6月はもみあげの再縫合というビッグイベントに見舞われたが、よりによって免許更新の月でもあった。

まず、ビジュアルについて。

4月の時点で「ボブヘア 一部角刈り」という尖ったヘアスタイルだったのだが、手術で剃って伸びてきた角刈り部分がこの6月に最高記録をたたき出した。

最高と言っても、最高にイケてる角刈りが完成した訳ではない。

読んで字のごとく 最高=最も高い=真っすぐに上に立ち上がった髪の毛が最長になった ということである。

その高さ約5センチ。調べてみたところ、1円玉の直径が2cmなので、1円玉2.5枚程度の高さということになる。

4センチくらいになれば、他の髪になじむのではないかと想像していたが、読みが甘かったようだ。

 

全くなじまない。

元角刈りの独立心がただ事ではない。

 

すでに角刈りからは脱しているものの、短いエリアが私の頭部から完全に独立し、四方八方に伸び放題。

例えるなら

再生栽培中の豆苗を頭に乗せている状態である。

治りが悪いので、とにかく創部を大事にしてきた結果、豆苗の育成に最適な環境を提供してしまったようだ。 

 

しかし、もともと私の髪質は、しっかりしてはいるものの、剛毛というほどでもない。どうなっているのかとよくよく観察してみたところ、どうも毛の流れが変わってしまった気がする。横に流れるはずの髪の毛が、内側に引っ張られて立ち上がっている・・・ような気がする。

 

・・・・・・

 

・・・・・・

 

・・・毛並みが変わった?・・・

 

毛並みなんて、“良い”か“悪い”の二択で、犬や猫など動物に向けて語られる用語だと思っていたが、ここで自分の頭部に使用する日が来るとは。

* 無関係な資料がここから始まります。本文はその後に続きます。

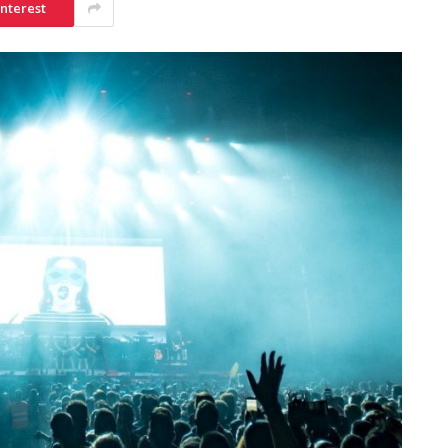
interest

開頭手術によって毛並みが変わるという話は聞いたことがないが、夫に見てもらっても「これは・・・向きが変わったんじゃない?」と同意見。

 

・・・開頭手術、奥が深い。こうなったら、豆苗部分、緑に染めてみようかな・・・

などと、想像の翼を広げてみたところで、毛並みに変化が訪れるわけでもなければ、免許の更新が来年に延長されるわけでもない。しかも、ありがたいことに、私は、ゴールド免許なので、今回の免許証の写真を5年間使うことになる。

 

風が吹けばそよそよと揺れる豆苗頭で、どう免許の更新に向かうかということが今の私に課せられた課題である。

 

まずは、現状を再確認。

帽子をしばらく被っていると、不格好ながら豆苗が倒れる。しかし、帽子を脱ぐと時間の経過とともに立ち上がってくる。特に暑くなってきたこの季節、頭部に汗をかいた後、エアコンの風を浴びたりすると、またすぐに立ち上がってそよそよと風に揺れる。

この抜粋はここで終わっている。